** Opening Provided records block **

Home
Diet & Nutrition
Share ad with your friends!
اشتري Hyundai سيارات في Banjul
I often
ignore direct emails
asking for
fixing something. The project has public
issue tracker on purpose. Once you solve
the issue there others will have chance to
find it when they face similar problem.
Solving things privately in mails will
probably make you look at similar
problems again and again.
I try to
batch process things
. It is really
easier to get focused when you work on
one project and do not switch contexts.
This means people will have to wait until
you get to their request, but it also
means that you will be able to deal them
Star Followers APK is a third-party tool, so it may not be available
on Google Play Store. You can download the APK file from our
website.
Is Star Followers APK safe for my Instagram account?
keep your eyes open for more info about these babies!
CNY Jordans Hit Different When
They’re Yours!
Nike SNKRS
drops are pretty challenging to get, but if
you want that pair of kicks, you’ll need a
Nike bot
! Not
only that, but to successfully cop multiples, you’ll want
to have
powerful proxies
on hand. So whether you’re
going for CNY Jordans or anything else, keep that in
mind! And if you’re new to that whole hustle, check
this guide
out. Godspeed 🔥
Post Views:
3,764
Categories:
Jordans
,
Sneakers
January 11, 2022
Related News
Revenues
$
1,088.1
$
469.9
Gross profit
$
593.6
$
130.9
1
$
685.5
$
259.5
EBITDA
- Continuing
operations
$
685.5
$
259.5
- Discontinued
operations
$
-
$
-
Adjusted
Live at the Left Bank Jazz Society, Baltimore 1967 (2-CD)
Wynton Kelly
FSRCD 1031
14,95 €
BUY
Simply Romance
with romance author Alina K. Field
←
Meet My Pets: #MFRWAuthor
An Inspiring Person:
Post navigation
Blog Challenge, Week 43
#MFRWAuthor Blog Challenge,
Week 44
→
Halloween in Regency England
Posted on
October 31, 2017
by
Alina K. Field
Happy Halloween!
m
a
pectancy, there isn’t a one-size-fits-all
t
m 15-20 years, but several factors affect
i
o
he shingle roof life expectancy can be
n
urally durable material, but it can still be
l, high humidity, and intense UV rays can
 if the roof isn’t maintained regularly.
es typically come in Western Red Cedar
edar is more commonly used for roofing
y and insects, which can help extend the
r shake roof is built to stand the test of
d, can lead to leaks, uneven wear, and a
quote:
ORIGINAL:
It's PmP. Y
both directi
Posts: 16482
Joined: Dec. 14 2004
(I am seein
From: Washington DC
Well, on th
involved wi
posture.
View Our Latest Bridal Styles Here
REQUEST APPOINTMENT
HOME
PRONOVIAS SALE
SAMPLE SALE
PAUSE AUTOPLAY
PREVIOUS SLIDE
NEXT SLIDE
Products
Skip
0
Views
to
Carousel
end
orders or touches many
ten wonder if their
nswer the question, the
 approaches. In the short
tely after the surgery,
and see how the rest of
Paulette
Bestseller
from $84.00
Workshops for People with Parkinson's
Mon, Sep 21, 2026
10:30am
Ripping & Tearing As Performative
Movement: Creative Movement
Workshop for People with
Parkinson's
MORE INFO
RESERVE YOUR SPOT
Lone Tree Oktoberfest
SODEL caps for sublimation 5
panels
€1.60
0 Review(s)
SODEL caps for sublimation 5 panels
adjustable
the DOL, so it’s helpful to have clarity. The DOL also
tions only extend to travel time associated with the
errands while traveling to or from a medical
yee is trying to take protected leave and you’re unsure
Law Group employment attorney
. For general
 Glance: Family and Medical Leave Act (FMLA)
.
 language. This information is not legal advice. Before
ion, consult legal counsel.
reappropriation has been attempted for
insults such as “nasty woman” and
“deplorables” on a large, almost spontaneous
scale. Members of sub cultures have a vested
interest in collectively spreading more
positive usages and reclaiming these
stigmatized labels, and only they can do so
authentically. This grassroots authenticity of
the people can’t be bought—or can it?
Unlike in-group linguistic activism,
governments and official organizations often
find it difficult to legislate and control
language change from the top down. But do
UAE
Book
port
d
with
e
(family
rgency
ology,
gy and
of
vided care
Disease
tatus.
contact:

** Closing Provided records block **

Instructions to follow » From the entries, copy every line in which the string "these" can be found.

Written answer »
keep your eyes open for more info about these babies!
positive usages and reclaiming these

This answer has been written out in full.